Source URL: https://simonwillison.net/2025/Jul/22/gemini-25-flash-lite/#atom-everything
Source: Simon Willison’s Weblog
Title: Gemini 2.5 Flash-Lite is now stable and generally available
Feedly Summary: Gemini 2.5 Flash-Lite is now stable and generally available
The last remaining member of the Gemini 2.5 trio joins Pro and Flash in General Availability today.
Gemini 2.5 Flash-Lite is the cheapest of the 2.5 family, at $0.10/million input tokens and $0.40/million output tokens. This puts it equal to GPT-4.1 Nano on my llm-prices.com comparison table.
The preview version of that model had the same pricing for text tokens, but is now cheaper for audio:
We have also reduced audio input pricing by 40% from the preview launch.
I released llm-gemini 0.24 with support for the new model alias:
llm install -U llm-gemini
llm -m gemini-2.5-flash-lite \
-a https://static.simonwillison.net/static/2024/pelican-joke-request.mp3
I wrote more about the Gemini 2.5 Flash-Lite preview model last month.
Tags: google, ai, generative-ai, llms, llm, gemini, llm-pricing, llm-release
AI Summary and Description: Yes
Summary: The text discusses the launch of Gemini 2.5 Flash-Lite, a new model in the Gemini 2.5 family, which is now available for general use. It highlights pricing changes, particularly a reduction in audio input costs, and mentions the release of a supporting software version for this model.
Detailed Description: The announcement about Gemini 2.5 Flash-Lite provides insights into recent developments in large language models (LLMs), particularly in terms of accessibility and cost efficiency for developers and businesses. Here are the major points and implications of the release:
– **General Availability**: Gemini 2.5 Flash-Lite has reached general availability, indicating readiness for deployment in real-world applications.
– **Pricing Strategy**:
– The cost for using the Flash-Lite model is set at $0.10 per million input tokens and $0.40 per million output tokens, positioning it competitively against models like GPT-4.1 Nano.

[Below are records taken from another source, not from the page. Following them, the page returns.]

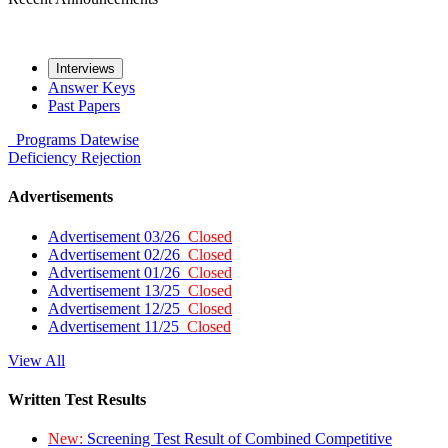
Interviews
Answer Keys
Past Papers
Programs
Datewise
Deficiency
Rejection
Advertisements
Advertisement 03/26
Closed
Advertisement 02/26
Closed
Advertisement 01/26
Closed
Advertisement 13/25
Closed
Advertisement 12/25
Closed
Advertisement 11/25
Closed
View All
Written Test Results
New:
Screening Test Result of Combined Competitive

– A noteworthy 40% reduction in audio input pricing enhances its attractiveness, especially for applications requiring audio processing capabilities.
– **Software Support**: The introduction of the llm-gemini 0.24 module facilitates easier integration for developers looking to leverage the new model.
– **Model Comparison**: This launch is part of a broader trend in LLM pricing, where competitive costs could drive wider adoption across various sectors.
**Key Implications for Professionals**:
– **Cost Efficiency**: Organizations looking to implement AI solutions may find Gemini 2.5 Flash-Lite an appealing option due to its affordability, which can lead to lower operational costs for AI projects.
– **Audio Processing Capabilities**: The reduction in pricing for audio inputs may stimulate innovation in applications that involve voice recognition or audio generation, impacting sectors such as customer service and content creation.
– **Development Tools**: The release of the llm-gemini helper module simplifies adoption and integration, crucial for a successful deployment in cloud environments or within DevSecOps practices.
Overall, the launch of Gemini 2.5 Flash-Lite presents significant opportunities and shifts in the AI landscape, especially in terms of pricing strategies and expected improvements in large language model functionalities.